A cadeira vazia de Liu Xiaobo
DN 2010-12-16 MARIA JOSÉ NOGUEIRA PINTO
No passado dia 10 de Dezembro a cadeira onde se deveria sentar o vencedor do Prémio Nobel da Paz estava vazia. Esse lugar estava guardado para Liu Xiaobo, o homem que Pequim tenta esconder, mas de quem todos falam. Liu Xiaobo é o escritor e académico a quem foi atribuído, a 8 de Outubro de 2010, o Nobel da Paz "pela sua longa e não violenta luta pelos direitos humanos fundamentais na China". Preso desde 2009, foi condenado a 11 anos de prisão por "incitar à subversão contra o poder do Estado". Este homem, admirado em todo o mundo pela sua coragem e perseverança na defesa dos direitos e liberdades fundamentais, é um inimigo do Partido Comunista Chinês. Segundo as regras, no caso de o laureado não poder estar presente, deverá fazer representar-se por um familiar próximo. Mas Liu Xia, mulher de Liu Xiaobo, também não poderia ocupar a cadeira deixada vazia pelo seu marido, porque está em prisão domiciliária desde o dia 10 de Outubro.

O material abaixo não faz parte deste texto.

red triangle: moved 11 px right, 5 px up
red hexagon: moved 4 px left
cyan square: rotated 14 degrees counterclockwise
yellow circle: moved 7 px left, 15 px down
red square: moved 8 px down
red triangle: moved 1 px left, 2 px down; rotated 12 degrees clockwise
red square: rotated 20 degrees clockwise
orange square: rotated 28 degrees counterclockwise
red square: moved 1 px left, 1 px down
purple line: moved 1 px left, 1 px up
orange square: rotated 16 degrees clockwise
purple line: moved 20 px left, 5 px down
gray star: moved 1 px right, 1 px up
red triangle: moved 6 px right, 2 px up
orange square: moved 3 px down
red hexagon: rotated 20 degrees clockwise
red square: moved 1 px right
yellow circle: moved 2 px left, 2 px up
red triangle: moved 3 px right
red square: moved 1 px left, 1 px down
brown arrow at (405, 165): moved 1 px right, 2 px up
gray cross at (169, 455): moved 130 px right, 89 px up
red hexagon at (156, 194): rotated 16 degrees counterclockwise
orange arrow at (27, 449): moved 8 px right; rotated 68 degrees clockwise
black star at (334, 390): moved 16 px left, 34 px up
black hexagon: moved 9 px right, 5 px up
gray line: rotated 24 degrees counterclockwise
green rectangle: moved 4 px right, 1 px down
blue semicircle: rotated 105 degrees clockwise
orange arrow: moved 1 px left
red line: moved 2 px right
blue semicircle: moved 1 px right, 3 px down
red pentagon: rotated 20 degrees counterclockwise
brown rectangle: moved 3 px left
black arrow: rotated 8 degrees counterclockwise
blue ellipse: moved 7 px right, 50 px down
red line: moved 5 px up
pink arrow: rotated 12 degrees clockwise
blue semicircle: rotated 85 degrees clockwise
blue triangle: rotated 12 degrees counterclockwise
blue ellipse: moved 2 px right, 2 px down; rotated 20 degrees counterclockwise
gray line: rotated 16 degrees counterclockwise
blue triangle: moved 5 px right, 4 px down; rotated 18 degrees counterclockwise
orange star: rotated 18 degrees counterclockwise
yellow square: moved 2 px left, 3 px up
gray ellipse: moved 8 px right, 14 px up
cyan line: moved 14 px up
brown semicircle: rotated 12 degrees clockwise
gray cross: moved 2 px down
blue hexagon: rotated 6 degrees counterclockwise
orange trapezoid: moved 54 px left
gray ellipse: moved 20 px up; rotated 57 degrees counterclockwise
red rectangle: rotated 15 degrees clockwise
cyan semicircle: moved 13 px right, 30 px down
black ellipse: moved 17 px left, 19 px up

Houve um outro ano em que esta cadeira esteve vazia. Foi em 1936, quando Carl von Ossietzky, jornalista alemão que ousara desafiar o regime nacional-socialista, se viu impedido de aceitar o prémio por estar preso num campo de concentração, onde morreria passado pouco tempo. Hitler deixou claro, na altura, que nenhum alemão estaria autorizado a receber esse prémio.
Em 2010, a China não apenas proíbe a recepção do prémio, como inicia uma dura batalha política e diplomática contra o Comité Nobel, classificando a atribuição do prémio a Liu Xiaobo de "farsa política" e fazendo pressão junto dos seus aliados mais próximos no sentido de um boicote à entrega do prémio (16 países, entre os quais a Rússia, a Arábia Saudita e o Paquistão, recusaram o convite para a cerimónia). Outra ausência, mais grave e mais notada, foi a da alta--comissária das Nações Unidas para os Direitos Humanos, Navi Pillay. Não é difícil entender a indignação do Governo chinês, para quem a ideia de direitos humanos universais - que consideram um produto exclusivo do "iluminismo europeu" - é bastante incómoda, vindo ameaçar aquele que é o grande princípio orientador da sua política externa: o princípio da soberania e da não intervenção.
Mas nem tudo são más notícias. Ao fim do dia, a atribuição do prémio a Liu Xiaobo, e a reacção e as consequências que gerou, são um nítido sinal de que os direitos e liberdades fundamentais já não podem ser considerados - nem mesmo por Pequim - como uma não-questão. Um sinal de que este modelo alternativo que a classe dirigente chinesa pretende propor ao mundo e impor a mais de um bilião de habitantes terá de ser revisto, e que a China terá de iniciar um processo gradual, mas significativo, de abertura (o que poderá acontecer já em 2012, no 18.º Congresso do Partido Comunista Chinês de onde deverá sair a nova liderança do regime).
As cadeiras vazias de Ossietzky em 1936 e de Liu Xiaobo em 2010, a proibição de que se fizessem representar ou sequer enviassem um discurso, reflecte exactamente os limites de modelos assentes na ideia de que o Estado pode apropriar-se dos direitos e liberdades dos cidadãos e, em última instância, das suas consciências. Mas, para que esse Estado subsistisse, seria preciso criar também um homem alternativo, converter os cidadãos em massa amorfa, e destruir todos os Liu Xiaobos. Os que existem e os que estão para vir.